┌──

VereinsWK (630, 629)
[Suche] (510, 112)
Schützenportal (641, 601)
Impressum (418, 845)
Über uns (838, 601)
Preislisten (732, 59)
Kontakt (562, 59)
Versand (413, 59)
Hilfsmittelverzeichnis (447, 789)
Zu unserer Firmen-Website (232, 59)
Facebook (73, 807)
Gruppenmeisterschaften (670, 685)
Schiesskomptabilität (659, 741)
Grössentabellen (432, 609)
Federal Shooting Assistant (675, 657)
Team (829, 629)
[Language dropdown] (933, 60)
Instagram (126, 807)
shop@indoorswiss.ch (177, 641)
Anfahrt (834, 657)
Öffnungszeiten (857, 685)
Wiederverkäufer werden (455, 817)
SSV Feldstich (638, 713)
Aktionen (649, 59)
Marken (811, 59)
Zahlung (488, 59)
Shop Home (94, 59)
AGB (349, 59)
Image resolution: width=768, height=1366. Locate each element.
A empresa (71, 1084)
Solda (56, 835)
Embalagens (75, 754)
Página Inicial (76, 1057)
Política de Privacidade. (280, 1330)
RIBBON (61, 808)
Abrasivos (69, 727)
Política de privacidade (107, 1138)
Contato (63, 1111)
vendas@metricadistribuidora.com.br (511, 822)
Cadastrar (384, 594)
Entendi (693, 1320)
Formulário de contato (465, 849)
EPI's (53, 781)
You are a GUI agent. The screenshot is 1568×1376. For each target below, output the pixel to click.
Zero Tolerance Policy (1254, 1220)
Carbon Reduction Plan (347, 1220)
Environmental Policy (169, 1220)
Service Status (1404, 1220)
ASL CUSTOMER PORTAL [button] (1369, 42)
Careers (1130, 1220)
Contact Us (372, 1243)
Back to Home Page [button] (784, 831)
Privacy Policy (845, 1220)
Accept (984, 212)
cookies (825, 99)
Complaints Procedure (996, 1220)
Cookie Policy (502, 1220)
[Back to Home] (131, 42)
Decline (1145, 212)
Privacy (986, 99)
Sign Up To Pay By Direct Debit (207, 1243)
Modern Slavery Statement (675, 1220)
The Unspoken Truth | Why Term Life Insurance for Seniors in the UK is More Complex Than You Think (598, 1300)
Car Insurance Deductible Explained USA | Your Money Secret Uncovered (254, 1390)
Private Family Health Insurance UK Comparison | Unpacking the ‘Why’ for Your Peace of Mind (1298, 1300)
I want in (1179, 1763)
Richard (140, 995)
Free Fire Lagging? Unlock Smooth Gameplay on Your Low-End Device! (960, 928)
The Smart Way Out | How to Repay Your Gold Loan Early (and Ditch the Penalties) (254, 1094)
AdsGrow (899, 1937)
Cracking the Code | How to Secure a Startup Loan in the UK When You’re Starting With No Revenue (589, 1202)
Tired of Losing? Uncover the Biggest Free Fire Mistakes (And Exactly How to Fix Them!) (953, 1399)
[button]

└──

## PROBLEM DETAILS
Word for word, transcribe the complete listing.

## SOLUTION
VereinsWK (630, 629)
[Suche] (510, 112)
Schützenportal (641, 601)
Impressum (418, 845)
Über uns (838, 601)
Preislisten (732, 59)
Kontakt (562, 59)
Versand (413, 59)
Hilfsmittelverzeichnis (447, 789)
Zu unserer Firmen-Website (232, 59)
Facebook (73, 807)
Gruppenmeisterschaften (670, 685)
Schiesskomptabilität (659, 741)
Grössentabellen (432, 609)
Federal Shooting Assistant (675, 657)
Team (829, 629)
[Language dropdown] (933, 60)
Instagram (126, 807)
shop@indoorswiss.ch (177, 641)
Anfahrt (834, 657)
Öffnungszeiten (857, 685)
Wiederverkäufer werden (455, 817)
SSV Feldstich (638, 713)
Aktionen (649, 59)
Marken (811, 59)
Zahlung (488, 59)
Shop Home (94, 59)
AGB (349, 59)
Image resolution: width=768, height=1366. Locate each element.
A empresa (71, 1084)
Solda (56, 835)
Embalagens (75, 754)
Página Inicial (76, 1057)
Política de Privacidade. (280, 1330)
RIBBON (61, 808)
Abrasivos (69, 727)
Política de privacidade (107, 1138)
Contato (63, 1111)
vendas@metricadistribuidora.com.br (511, 822)
Cadastrar (384, 594)
Entendi (693, 1320)
Formulário de contato (465, 849)
EPI's (53, 781)
You are a GUI agent. The screenshot is 1568×1376. For each target below, output the pixel to click.
Zero Tolerance Policy (1254, 1220)
Carbon Reduction Plan (347, 1220)
Environmental Policy (169, 1220)
Service Status (1404, 1220)
ASL CUSTOMER PORTAL [button] (1369, 42)
Careers (1130, 1220)
Contact Us (372, 1243)
Back to Home Page [button] (784, 831)
Privacy Policy (845, 1220)
Accept (984, 212)
cookies (825, 99)
Complaints Procedure (996, 1220)
Cookie Policy (502, 1220)
[Back to Home] (131, 42)
Decline (1145, 212)
Privacy (986, 99)
Sign Up To Pay By Direct Debit (207, 1243)
Modern Slavery Statement (675, 1220)
The Unspoken Truth | Why Term Life Insurance for Seniors in the UK is More Complex Than You Think (598, 1300)
Car Insurance Deductible Explained USA | Your Money Secret Uncovered (254, 1390)
Private Family Health Insurance UK Comparison | Unpacking the ‘Why’ for Your Peace of Mind (1298, 1300)
I want in (1179, 1763)
Richard (140, 995)
Free Fire Lagging? Unlock Smooth Gameplay on Your Low-End Device! (960, 928)
The Smart Way Out | How to Repay Your Gold Loan Early (and Ditch the Penalties) (254, 1094)
AdsGrow (899, 1937)
Cracking the Code | How to Secure a Startup Loan in the UK When You’re Starting With No Revenue (589, 1202)
Tired of Losing? Uncover the Biggest Free Fire Mistakes (And Exactly How to Fix Them!) (953, 1399)
[button]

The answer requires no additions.